The reply should hold every record, copied exactly.

-- Opening Marker --

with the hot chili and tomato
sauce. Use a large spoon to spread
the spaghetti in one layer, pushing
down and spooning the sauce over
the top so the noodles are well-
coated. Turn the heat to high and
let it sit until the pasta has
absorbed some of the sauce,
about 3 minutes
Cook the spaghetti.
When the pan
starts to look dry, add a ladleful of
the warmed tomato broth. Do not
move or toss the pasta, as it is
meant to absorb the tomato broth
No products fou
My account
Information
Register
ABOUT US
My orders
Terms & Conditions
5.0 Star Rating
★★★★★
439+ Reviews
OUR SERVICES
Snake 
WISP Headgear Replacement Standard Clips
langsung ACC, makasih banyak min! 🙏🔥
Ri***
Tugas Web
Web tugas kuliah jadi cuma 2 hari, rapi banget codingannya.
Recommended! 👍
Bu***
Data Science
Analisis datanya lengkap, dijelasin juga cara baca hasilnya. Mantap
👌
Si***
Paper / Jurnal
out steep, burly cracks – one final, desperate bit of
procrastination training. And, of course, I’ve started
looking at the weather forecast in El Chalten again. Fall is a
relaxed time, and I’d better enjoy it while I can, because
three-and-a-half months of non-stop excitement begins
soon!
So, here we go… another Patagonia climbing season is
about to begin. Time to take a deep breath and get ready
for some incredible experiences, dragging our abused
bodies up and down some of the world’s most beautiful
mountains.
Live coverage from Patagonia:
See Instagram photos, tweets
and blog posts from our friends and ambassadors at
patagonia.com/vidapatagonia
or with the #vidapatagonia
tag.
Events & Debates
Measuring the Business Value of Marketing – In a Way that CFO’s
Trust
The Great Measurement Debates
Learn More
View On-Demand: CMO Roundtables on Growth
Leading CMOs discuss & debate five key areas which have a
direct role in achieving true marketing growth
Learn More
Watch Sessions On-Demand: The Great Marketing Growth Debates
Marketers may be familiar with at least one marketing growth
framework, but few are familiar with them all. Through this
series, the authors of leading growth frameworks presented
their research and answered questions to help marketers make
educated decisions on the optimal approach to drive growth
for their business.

-- Closing Marker --

Response below —
with the hot chili and tomato
sauce. Use a large spoon to spread
the spaghetti in one layer, pushing
down and spooning the sauce over
the top so the noodles are well-
coated. Turn the heat to high and
let it sit until the pasta has
absorbed some of the sauce,
about 3 minutes
Cook the spaghetti.
When the pan
starts to look dry, add a ladleful of
the warmed tomato broth. Do not
move or toss the pasta, as it is
meant to absorb the tomato broth
No products fou
My account
Information
Register
ABOUT US
My orders
Terms & Conditions
5.0 Star Rating
★★★★★
439+ Reviews
OUR SERVICES
Snake 
WISP Headgear Replacement Standard Clips
langsung ACC, makasih banyak min! 🙏🔥
Ri***
Tugas Web
Web tugas kuliah jadi cuma 2 hari, rapi banget codingannya.
Recommended! 👍
Bu***
Data Science
Analisis datanya lengkap, dijelasin juga cara baca hasilnya. Mantap
👌
Si***
Paper / Jurnal
out steep, burly cracks – one final, desperate bit of
procrastination training. And, of course, I’ve started
looking at the weather forecast in El Chalten again. Fall is a
relaxed time, and I’d better enjoy it while I can, because
three-and-a-half months of non-stop excitement begins
soon!
So, here we go… another Patagonia climbing season is
about to begin. Time to take a deep breath and get ready
for some incredible experiences, dragging our abused
bodies up and down some of the world’s most beautiful
mountains.
Live coverage from Patagonia:
See Instagram photos, tweets
and blog posts from our friends and ambassadors at
patagonia.com/vidapatagonia
or with the #vidapatagonia
tag.
Events & Debates
Measuring the Business Value of Marketing – In a Way that CFO’s
Trust
The Great Measurement Debates
Learn More
View On-Demand: CMO Roundtables on Growth
Leading CMOs discuss & debate five key areas which have a
direct role in achieving true marketing growth
Learn More
Watch Sessions On-Demand: The Great Marketing Growth Debates
Marketers may be familiar with at least one marketing growth
framework, but few are familiar with them all. Through this
series, the authors of leading growth frameworks presented
their research and answered questions to help marketers make
educated decisions on the optimal approach to drive growth
for their business.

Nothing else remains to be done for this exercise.